Unique considerations — Some context behind Sales Hacker’s growth
Before I dive into our findings, here’s a little context behind Sales Hacker’s growth:
- Sales Hacker’s blog is 100 percent community-generated — What this means is we didn’t pay “content marketers” to write for us. Sales Hacker is a publishing hub led by B2B sales, marketing, and customer success contributors. This can be quite a blessing and a curse at the same time frame — using one hand, the site gets plenty of amazing free content. On one other hand, the posts are not even near being optimized upon receiving the first draft. Which means, the editorial process is intense and laborious.
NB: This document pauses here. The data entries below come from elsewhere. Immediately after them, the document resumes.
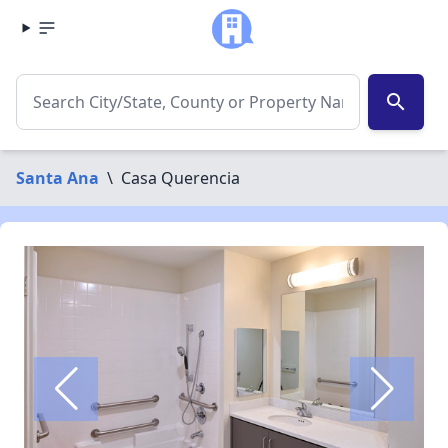
search
Santa Ana
\
Casa Querencia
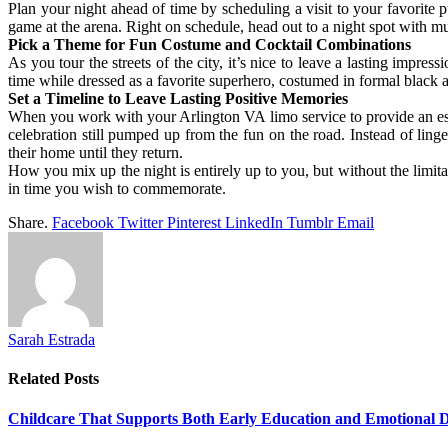
Plan your night ahead of time by scheduling a visit to your favorite 
game at the arena. Right on schedule, head out to a night spot with m
Pick a Theme for Fun Costume and Cocktail Combinations
As you tour the streets of the city, it’s nice to leave a lasting impr
time while dressed as a favorite superhero, costumed in formal black 
Set a Timeline to Leave Lasting Positive Memories
When you work with your Arlington VA limo service to provide an escort
celebration still pumped up from the fun on the road. Instead of lin
their home until they return.
How you mix up the night is entirely up to you, but without the limita
in time you wish to commemorate.
Share.
Facebook
Twitter
Pinterest
LinkedIn
Tumblr
Email
Sarah Estrada
Related
Posts
Childcare That Supports Both Early Education and Emotional 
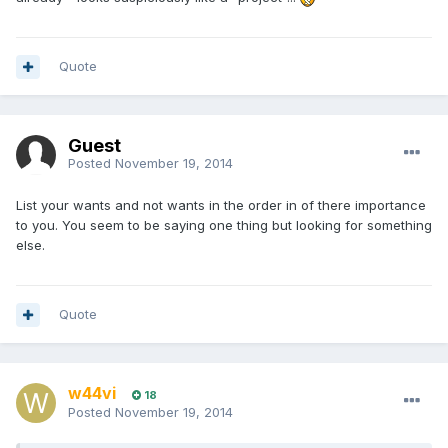
Quote
Guest
Posted
November 19, 2014
List your wants and not wants in the order in of there importance
to you. You seem to be saying one thing but looking for something
else.
Quote
w44vi
18
Posted
November 19, 2014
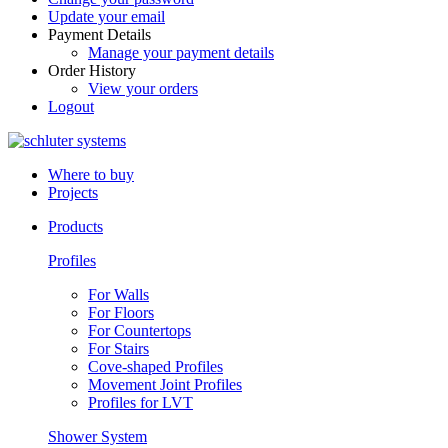
Update your email
Payment Details
Manage your payment details
Order History
View your orders
Logout
Where to buy
Projects
Products
Profiles
For Walls
For Floors
For Countertops
For Stairs
Cove-shaped Profiles
Movement Joint Profiles
Profiles for LVT
Shower System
- Aggressive publishing cadence (4–5x per week) — Sales Hacker built an incredible reputation in the B2B Sales Tech niche — we became referred to as the go-to destination for unbiased thought leadership for practitioners in the space (think of Sales Hacker because the sales equivalent to Growth Hackers). As a result of high demand and popularity, we had more content available than we could handle. While it’s a good problem to have, we realized we needed to keep shipping content in order to avoid a content pipeline blockage and a backlog of unhappy contributors.
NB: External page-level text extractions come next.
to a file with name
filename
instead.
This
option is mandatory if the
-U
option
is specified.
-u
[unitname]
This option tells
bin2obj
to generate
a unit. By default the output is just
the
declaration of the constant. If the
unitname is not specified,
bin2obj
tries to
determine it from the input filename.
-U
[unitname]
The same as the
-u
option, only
- We’d to “reverse engineer” SEO — Simply speaking, we got free community-generated and sponsored content from top sales and marketing leaders at SaaS companies like Intercom, HubSpot, Pipedrive, LinkedIn, Adobe and many more, but none of it absolutely was strategically built for SEO out of the box. We also had contributors like John Barrows, Richard Harris, Lauren Bailey, Tito Bohrt, and Trish Bertuzzi giving us a treasure trove of amazing content to work with. However, we had to collaborate with each contributor from beginning to finish and guide them through the entire process. Topical ideation (based about what they were qualified to write about), keyword research, content structure, content type, etc. So, the true secret sauce was within our editorial process. Shout out to my teammate Alina Benny for learning and inheriting my SEO process after we hired her to operate content marketing. She crushed it for all of us!
- Nearly all content was evergreen and highly tactical — I caused it to be a rule that we’d never agree to publish fluffy pieces, whether it was sponsored or not. Plain and simple. Because we didn’t allow “content marketers” to publish with us, our content had an optimistic reputation, since it absolutely was coming from highly respected practitioners. We dedicated to evergreen content strategies in order to fuel our organic growth. Salespeople don’t want fluff. They want actionable and tactical advice they could implement immediately. I firmly think that achieving audience satisfaction with your content was a significant factor within our SEO success.
- Outranking the “big guys” — If you consider the highest-ranking sales content, it’s the usual suspects. HubSpot, Salesforce, Forbes, Inc, and many other sites that have been far stronger than Sales Hacker. Nonetheless it didn’t matter around traditional SEO wisdom tells us, largely due to the fact that people had authenticity and rawness to our content. We realized most sales practitioners would rather read insights from their peers in their community, above the original “Ultimate Guides,” which tended to be always a tad dry.